Traveling as part of a delegation, Berman says none of the other foreigners traveling with him experienced similar problems. And it wasn’t a telecoms glitch or widespread outage — he checked with the company.

“I realized that it was just the FSB’s way of saying hello… albeit not a very nice one,” Berman says.

Or was it? It is a thought that crosses the minds of many a foreigner when encountering otherwise mundane or random technological glitches. In this way, for every successful infiltration of a foreign phone, there are countless more infiltrations of foreign psyches.

One American resident of Moscow interviewed by The Moscow Times recalled coming home one day to find his television – which he seldom watched – turned on. There was no sign of a break-in, and he wondered if the security services were trying to send him a message. Later, after talking with a friend, he concluded it was caused by a power surge.

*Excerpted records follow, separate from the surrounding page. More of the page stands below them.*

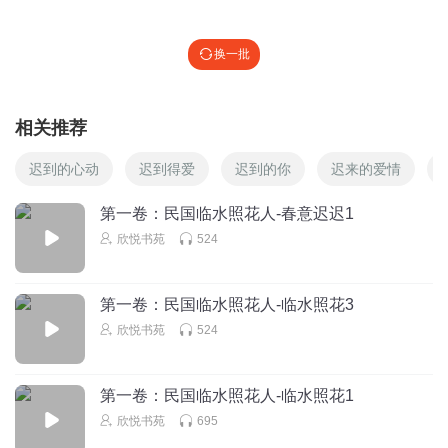
换一批
相关推荐
迟到的心动
迟到得爱
迟到的你
迟来的爱情
第一卷：民国临水照花人-春意迟迟1
欣悦书苑
524
第一卷：民国临水照花人-临水照花3
欣悦书苑
524
第一卷：民国临水照花人-临水照花1
欣悦书苑
695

Another – an American lawyer with years of experience in Russia – recalled a time when two of his friends received Google alerts informing them that someone in Moscow had tried to enter their accounts. At the time, the American was working for a human rights organization, and often communicated with these friends on Google Chat during working hours. Surveillance or strange coincidence?

Such paranoia is common, fueled both by real instances of surveillance reported in the media and a persistent set of myths and stereotypes about Russians and their espionage capabilities. The recent furor over alleged Russian hacks of the Democratic National Committee, and unsubstantiated accounts of a certain president-elect’s sex romps in a high-end Moscow hotel, have mostly just bolstered the mythology.

But not everyone buys into the hype.

“I’ve always perceived the Russians to simply be very proficient and professional at intelligence work,” says journalist Taibbi. “I wouldn’t think you would have all these people in the Russian [security services] blabbing about a piece of [compromising material] on a potential American president,” he says. “That doesn’t scan to me.”